* What you need to do *
Work out how many lines below hold the string "natřené" and state only that figure.

* Excerpted records *
+++
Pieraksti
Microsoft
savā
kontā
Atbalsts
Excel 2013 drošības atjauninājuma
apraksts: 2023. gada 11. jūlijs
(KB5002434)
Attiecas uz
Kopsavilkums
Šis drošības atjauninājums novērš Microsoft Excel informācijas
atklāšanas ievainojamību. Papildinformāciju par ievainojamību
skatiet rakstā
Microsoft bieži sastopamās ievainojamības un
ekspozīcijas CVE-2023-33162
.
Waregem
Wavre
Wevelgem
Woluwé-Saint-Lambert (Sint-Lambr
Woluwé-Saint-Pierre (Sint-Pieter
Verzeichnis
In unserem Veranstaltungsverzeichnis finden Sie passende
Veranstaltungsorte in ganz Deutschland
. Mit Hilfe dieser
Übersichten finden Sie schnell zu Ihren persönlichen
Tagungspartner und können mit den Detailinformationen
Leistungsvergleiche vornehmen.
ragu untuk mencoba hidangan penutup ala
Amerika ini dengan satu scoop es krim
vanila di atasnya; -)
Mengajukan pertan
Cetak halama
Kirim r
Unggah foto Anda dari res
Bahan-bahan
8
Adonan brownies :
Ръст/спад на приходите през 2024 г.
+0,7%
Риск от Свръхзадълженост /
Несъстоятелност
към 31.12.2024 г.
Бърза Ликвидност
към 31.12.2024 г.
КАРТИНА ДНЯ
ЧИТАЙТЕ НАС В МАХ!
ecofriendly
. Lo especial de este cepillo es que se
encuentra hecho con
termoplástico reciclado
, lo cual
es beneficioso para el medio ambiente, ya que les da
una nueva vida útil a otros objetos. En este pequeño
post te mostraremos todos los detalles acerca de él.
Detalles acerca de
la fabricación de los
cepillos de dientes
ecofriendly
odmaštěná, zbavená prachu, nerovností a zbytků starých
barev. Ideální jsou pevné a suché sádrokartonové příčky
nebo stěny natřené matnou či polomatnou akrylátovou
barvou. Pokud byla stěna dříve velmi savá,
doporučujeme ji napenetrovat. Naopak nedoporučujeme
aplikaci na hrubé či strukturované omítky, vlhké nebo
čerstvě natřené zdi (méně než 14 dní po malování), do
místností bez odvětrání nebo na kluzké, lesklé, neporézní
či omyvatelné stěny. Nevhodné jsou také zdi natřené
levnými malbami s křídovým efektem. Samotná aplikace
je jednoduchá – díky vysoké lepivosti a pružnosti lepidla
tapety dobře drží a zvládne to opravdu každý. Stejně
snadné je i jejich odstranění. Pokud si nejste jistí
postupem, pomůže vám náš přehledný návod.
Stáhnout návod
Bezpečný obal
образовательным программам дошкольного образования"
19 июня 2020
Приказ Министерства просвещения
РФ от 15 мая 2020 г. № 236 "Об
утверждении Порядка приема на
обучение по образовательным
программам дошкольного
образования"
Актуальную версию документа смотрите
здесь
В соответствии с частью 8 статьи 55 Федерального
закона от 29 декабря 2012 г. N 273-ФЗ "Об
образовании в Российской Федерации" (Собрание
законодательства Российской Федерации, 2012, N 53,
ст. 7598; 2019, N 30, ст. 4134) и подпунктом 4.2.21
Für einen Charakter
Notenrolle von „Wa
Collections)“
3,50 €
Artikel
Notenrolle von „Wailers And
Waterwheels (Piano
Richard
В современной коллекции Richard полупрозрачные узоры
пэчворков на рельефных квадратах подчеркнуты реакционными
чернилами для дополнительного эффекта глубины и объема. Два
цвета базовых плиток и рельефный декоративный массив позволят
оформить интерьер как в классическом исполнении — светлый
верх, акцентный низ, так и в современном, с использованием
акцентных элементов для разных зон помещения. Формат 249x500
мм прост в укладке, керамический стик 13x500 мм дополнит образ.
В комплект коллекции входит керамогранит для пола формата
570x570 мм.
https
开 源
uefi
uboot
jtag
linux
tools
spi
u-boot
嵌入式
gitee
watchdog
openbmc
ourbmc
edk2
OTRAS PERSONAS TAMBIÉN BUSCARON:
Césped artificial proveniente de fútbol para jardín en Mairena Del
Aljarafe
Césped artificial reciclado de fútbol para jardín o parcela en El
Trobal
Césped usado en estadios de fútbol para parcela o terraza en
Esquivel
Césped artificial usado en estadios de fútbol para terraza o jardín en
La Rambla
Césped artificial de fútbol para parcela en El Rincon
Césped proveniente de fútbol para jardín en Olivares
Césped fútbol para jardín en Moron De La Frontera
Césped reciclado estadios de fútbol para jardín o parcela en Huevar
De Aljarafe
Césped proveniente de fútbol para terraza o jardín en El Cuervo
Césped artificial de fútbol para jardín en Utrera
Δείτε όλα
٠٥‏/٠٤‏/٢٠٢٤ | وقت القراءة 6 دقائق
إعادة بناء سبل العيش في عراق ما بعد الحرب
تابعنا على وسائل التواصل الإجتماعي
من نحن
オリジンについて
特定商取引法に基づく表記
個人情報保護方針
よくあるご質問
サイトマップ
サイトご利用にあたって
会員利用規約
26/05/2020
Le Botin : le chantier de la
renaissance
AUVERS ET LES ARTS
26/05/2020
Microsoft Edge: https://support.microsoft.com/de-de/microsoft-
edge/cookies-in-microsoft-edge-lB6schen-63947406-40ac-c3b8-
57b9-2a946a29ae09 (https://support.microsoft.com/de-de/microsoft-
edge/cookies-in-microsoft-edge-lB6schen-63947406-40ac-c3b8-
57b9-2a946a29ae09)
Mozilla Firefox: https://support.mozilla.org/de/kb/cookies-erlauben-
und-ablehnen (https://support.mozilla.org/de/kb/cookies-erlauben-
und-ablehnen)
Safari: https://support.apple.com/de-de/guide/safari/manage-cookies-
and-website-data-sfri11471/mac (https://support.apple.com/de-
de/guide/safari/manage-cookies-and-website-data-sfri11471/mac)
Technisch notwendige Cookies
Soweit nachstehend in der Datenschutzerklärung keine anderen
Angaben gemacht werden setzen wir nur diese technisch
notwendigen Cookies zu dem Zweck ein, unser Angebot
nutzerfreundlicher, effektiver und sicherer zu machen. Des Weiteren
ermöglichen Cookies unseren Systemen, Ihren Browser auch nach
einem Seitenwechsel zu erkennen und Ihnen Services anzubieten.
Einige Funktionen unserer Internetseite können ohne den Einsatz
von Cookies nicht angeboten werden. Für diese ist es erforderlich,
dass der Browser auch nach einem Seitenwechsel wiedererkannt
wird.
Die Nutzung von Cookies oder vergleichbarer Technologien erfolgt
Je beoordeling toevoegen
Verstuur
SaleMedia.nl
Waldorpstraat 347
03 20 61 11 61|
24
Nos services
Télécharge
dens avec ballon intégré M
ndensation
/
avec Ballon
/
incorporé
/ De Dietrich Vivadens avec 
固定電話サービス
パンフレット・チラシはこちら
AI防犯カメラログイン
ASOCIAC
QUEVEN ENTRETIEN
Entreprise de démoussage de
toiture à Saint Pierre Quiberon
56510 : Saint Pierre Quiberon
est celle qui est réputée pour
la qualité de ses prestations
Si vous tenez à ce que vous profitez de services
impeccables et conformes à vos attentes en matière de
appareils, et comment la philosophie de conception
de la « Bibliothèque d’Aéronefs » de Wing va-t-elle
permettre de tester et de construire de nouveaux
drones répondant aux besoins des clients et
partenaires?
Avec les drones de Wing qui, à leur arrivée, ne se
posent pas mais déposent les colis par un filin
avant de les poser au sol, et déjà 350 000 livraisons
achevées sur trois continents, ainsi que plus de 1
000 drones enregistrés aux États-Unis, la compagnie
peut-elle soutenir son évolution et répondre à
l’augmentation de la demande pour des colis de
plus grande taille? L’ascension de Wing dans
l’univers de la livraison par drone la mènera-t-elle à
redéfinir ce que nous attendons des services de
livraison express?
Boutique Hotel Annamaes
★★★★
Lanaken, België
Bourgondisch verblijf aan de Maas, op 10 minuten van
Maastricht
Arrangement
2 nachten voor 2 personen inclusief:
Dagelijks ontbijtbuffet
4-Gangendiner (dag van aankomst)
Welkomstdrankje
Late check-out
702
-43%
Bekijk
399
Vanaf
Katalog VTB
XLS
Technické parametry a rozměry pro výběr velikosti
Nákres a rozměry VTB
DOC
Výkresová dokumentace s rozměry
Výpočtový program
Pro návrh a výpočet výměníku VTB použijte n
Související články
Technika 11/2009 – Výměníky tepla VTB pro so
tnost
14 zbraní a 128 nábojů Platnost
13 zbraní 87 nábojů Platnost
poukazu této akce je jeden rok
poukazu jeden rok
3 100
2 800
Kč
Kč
+++
* Answer area *
3